- _Record set_
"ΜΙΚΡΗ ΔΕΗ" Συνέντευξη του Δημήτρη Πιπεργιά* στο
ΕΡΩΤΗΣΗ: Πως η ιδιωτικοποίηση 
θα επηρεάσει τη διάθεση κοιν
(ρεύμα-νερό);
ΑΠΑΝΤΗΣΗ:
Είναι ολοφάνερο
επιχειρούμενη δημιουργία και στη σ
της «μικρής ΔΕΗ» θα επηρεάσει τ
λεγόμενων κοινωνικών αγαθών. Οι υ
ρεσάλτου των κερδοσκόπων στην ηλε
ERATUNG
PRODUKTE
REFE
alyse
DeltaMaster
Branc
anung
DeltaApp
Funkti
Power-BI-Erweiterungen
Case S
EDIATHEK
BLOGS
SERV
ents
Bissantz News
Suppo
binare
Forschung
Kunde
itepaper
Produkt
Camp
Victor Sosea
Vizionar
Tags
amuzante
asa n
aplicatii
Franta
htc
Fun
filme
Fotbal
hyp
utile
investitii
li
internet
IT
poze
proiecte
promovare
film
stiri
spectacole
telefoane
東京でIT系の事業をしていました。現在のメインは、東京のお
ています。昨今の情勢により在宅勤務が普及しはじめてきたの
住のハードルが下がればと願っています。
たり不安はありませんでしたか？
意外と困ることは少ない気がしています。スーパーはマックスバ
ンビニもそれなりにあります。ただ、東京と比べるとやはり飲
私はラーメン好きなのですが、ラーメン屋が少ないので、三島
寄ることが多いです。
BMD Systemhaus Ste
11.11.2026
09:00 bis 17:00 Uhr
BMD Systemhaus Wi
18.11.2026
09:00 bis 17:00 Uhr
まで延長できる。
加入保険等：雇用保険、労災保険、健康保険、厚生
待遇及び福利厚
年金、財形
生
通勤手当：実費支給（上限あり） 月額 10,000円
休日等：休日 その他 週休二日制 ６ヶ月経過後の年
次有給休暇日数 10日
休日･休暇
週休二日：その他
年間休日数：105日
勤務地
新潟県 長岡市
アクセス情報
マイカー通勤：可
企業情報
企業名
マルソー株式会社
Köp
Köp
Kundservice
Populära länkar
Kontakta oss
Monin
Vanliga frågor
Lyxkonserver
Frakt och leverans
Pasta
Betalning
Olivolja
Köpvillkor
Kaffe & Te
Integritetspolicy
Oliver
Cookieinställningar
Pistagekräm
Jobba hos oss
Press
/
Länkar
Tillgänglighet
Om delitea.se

- _Task to carry out_
From the first line of the records to the line containing "Victor Sosea", inclusive, transcribe everything exactly and leave out the rest.

- _Solution_
"ΜΙΚΡΗ ΔΕΗ" Συνέντευξη του Δημήτρη Πιπεργιά* στο
ΕΡΩΤΗΣΗ: Πως η ιδιωτικοποίηση 
θα επηρεάσει τη διάθεση κοιν
(ρεύμα-νερό);
ΑΠΑΝΤΗΣΗ:
Είναι ολοφάνερο
επιχειρούμενη δημιουργία και στη σ
της «μικρής ΔΕΗ» θα επηρεάσει τ
λεγόμενων κοινωνικών αγαθών. Οι υ
ρεσάλτου των κερδοσκόπων στην ηλε
ERATUNG
PRODUKTE
REFE
alyse
DeltaMaster
Branc
anung
DeltaApp
Funkti
Power-BI-Erweiterungen
Case S
EDIATHEK
BLOGS
SERV
ents
Bissantz News
Suppo
binare
Forschung
Kunde
itepaper
Produkt
Camp
Victor Sosea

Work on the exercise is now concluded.